• _Activity_
From the listing that follows, count the lines including "Selain" and give the number alone.

• _Extracted data_
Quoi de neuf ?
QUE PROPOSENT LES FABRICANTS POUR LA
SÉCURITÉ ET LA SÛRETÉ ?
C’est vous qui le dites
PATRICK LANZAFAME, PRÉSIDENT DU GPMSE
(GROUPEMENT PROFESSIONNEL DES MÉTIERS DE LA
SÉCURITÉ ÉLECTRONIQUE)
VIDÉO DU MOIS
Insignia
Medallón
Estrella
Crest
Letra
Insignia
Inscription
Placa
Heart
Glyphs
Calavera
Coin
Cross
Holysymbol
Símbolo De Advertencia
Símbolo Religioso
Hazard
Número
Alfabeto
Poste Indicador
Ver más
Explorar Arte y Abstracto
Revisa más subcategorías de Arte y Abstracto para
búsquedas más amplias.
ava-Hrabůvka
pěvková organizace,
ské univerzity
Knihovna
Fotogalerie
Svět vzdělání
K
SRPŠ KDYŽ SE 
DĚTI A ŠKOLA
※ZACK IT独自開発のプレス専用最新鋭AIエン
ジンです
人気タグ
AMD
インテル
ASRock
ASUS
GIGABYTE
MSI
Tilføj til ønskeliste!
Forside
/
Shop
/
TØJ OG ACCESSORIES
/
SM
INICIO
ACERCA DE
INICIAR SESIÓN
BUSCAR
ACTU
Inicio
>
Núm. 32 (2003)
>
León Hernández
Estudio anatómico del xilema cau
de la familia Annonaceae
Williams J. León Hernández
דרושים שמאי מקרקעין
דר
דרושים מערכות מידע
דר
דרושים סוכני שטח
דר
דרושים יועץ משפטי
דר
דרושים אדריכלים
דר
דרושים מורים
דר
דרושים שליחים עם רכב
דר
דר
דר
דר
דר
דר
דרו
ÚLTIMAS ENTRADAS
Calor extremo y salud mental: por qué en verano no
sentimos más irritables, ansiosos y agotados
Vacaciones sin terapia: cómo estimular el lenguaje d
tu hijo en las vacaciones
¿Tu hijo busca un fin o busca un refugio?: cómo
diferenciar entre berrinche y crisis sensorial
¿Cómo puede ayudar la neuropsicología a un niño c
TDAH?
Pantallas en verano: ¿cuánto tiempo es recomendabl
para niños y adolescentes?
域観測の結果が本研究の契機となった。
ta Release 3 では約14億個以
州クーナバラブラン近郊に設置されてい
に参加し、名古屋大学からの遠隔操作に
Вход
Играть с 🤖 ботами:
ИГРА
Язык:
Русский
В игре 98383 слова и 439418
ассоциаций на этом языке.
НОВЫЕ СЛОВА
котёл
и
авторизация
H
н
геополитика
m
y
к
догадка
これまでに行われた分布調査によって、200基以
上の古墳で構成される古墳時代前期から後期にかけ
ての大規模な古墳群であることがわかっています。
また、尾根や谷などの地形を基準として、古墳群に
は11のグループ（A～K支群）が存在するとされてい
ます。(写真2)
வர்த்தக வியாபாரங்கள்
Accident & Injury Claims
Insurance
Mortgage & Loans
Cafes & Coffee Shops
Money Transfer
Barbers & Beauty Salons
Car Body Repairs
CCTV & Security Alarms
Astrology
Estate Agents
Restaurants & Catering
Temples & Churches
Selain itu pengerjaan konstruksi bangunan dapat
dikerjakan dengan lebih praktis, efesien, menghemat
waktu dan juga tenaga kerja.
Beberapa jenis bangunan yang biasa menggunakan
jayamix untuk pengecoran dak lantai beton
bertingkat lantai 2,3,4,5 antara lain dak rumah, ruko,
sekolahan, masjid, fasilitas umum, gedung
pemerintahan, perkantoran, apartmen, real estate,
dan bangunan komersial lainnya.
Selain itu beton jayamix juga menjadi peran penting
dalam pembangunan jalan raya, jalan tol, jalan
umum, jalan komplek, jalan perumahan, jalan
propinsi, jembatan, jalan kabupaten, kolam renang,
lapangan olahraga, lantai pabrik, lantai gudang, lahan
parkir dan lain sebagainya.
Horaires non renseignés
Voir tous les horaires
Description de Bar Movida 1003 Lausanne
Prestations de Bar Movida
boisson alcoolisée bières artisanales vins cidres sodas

...

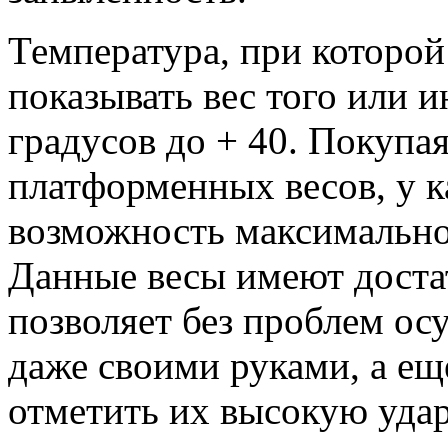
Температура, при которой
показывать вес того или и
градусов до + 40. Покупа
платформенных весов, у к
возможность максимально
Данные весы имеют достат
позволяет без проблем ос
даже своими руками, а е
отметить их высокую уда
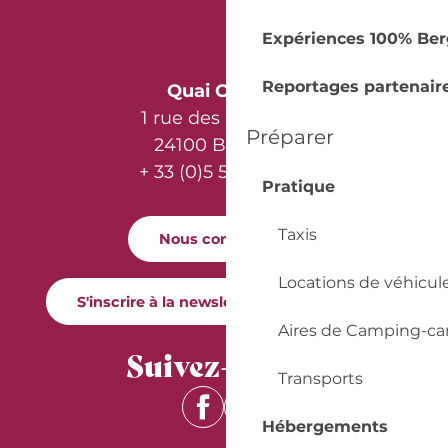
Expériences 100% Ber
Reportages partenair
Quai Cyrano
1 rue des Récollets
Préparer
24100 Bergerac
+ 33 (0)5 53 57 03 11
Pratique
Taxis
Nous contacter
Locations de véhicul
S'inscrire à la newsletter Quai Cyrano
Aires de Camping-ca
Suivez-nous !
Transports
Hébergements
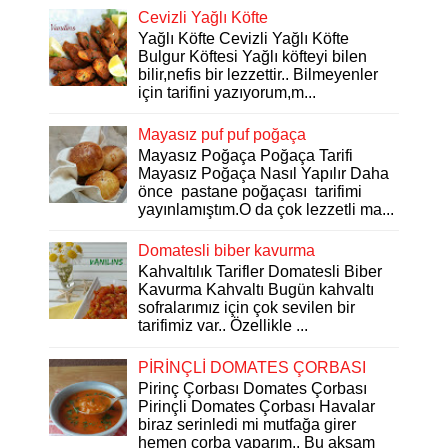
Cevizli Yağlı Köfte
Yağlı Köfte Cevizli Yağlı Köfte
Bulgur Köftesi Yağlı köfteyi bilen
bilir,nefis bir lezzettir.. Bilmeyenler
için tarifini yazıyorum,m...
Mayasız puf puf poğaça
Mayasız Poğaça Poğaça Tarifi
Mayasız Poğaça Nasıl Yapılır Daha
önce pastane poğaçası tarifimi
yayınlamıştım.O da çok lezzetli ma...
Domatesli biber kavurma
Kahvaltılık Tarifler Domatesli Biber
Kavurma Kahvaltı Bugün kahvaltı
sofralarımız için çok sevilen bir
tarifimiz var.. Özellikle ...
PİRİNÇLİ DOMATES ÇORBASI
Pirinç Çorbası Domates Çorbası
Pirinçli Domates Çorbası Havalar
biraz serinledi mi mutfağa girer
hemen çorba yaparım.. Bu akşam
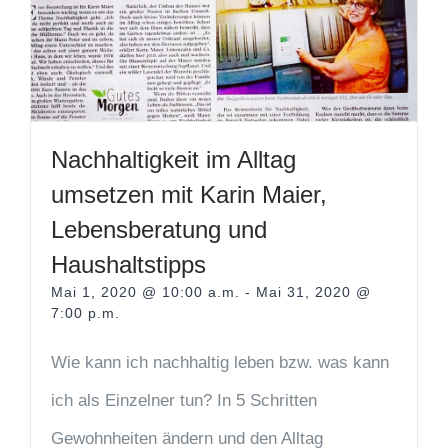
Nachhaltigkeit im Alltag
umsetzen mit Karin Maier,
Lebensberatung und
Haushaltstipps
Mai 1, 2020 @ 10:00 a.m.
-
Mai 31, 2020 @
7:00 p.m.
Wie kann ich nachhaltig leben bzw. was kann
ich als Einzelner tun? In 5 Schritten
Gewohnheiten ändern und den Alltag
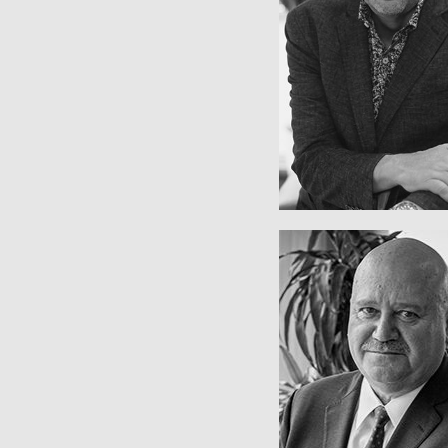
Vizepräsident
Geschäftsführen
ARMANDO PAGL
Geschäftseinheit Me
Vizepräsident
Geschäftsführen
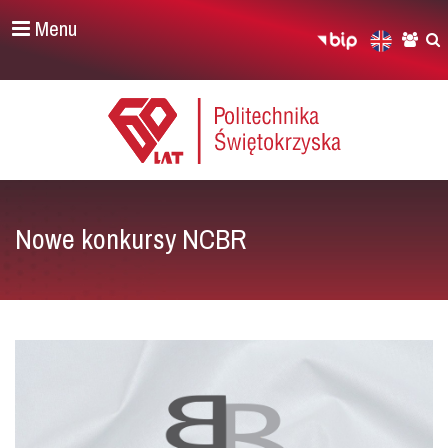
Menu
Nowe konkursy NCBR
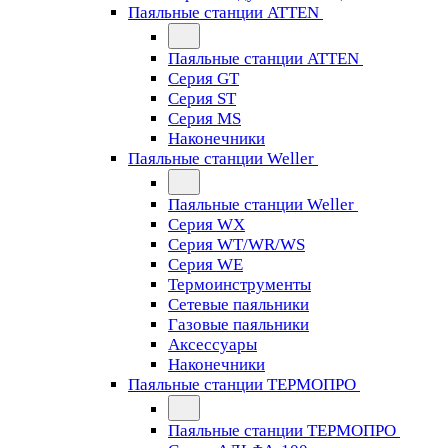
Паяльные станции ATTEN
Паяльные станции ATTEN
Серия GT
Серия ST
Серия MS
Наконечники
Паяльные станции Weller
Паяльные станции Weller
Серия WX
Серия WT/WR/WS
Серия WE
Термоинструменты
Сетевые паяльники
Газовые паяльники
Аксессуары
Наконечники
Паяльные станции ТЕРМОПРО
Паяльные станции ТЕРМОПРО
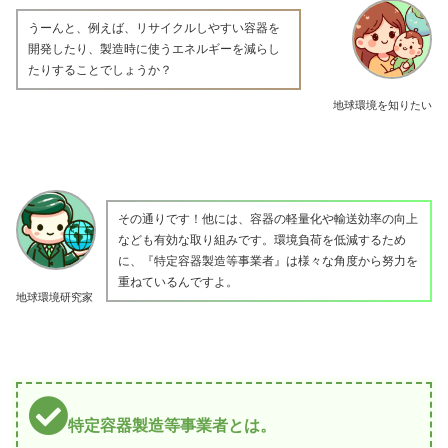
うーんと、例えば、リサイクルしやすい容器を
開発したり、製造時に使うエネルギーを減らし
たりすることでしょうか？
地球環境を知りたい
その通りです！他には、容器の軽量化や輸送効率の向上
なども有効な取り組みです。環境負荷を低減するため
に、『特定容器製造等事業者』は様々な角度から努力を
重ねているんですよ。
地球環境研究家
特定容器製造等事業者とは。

• _Your response_
2